Norway opens research center for closed-containment salmon farming
Undercurrent News, 12 June 2015
Norway has opened a center for researching innovation in closed-containment farming of Atlantic salmon.
Four Norwegian research institutions, two outside of Norway, and several industry partners from technology and the aquaculture industry, have now started operations at the center, named CtrlAQUA.
It has been given NOK 200 million and eight years to reach its ambition of producing closed-containment, off-the-shelf systems capable of growing salmon up to 1 kilogram.
“I have great expectations for the achievements of CtrlAQUA,” said Norwegian minister of fisheries Elisabeth Aspaker. “Even though eight years is a long time, it is urgent that we find solutions to reach the goals. CtrlAQUA is an important part of this.”
Aspaker stated in her speech that the goal of the CtrlAQUA SFI is perfectly compatible with the government’s ambitions for the aquaculture industry.
CtrlAQUA is one of the Centres for Research-Based Innovation (SFI), a major program created by the Research Council of Norway.
The primary goal of the SFI program is to strengthen companies’ capacity for innovation, and to develop leading industry-relevant research institutions. Nofima is accompanied by five solid research institutions in CtrlAQUA: Uni Research, the University of Bergen, the Norwegian University of Science and Technology, the Freshwater Institute in the US and the University of Gothenburg in Sweden.

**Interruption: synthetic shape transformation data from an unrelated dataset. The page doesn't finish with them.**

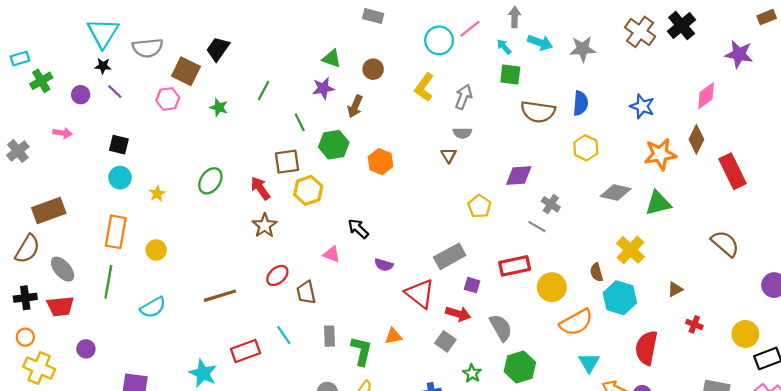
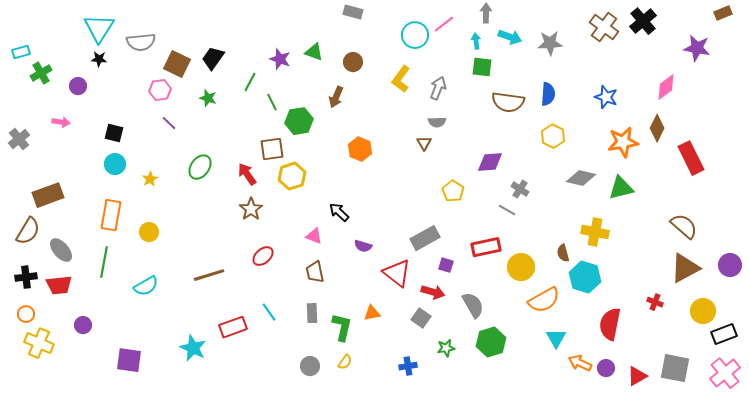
cyan arrow: (504, 47) -> (476, 41), turned 35
black trapezoid: (218, 49) -> (213, 58), moved
purple star: (323, 88) -> (280, 59), moved, turned 30
purple line: (115, 91) -> (169, 123), moved
green line: (300, 122) -> (272, 102), moved
green hexagon: (334, 145) -> (299, 121), moved
yellow cross: (631, 250) -> (595, 232), turned -32
brown triangle: (675, 289) -> (685, 268), moved, size x2.0
brown trapezoid: (306, 292) -> (315, 272), moved
green star: (472, 373) -> (446, 348), turned 30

Dr. Fyhn Terjesen showed that closed-containment systems for salmon up to one kilogram have further advantages than simply preventing lice and escapes:
“We can control the environment in which the fish lives in a closed-containment system. The environment is more stable and the fish use less energy adapting to it. This means that the salmon has more energy available for growth and good health.”
The main focus of the center is innovation in closed-containment systems for the most vulnerable periods of the salmon production cycle, such as the first seawater phase, known as the “postsmolt” phase, when the fish weigh up to about 1 kilogram. The most important innovation in the center will be reliable and efficient production of postsmolts in closed-containment systems on land or in the sea. The industry can in this way obtain a good alternative or supplement to the current production technology using open cages, it is hoped.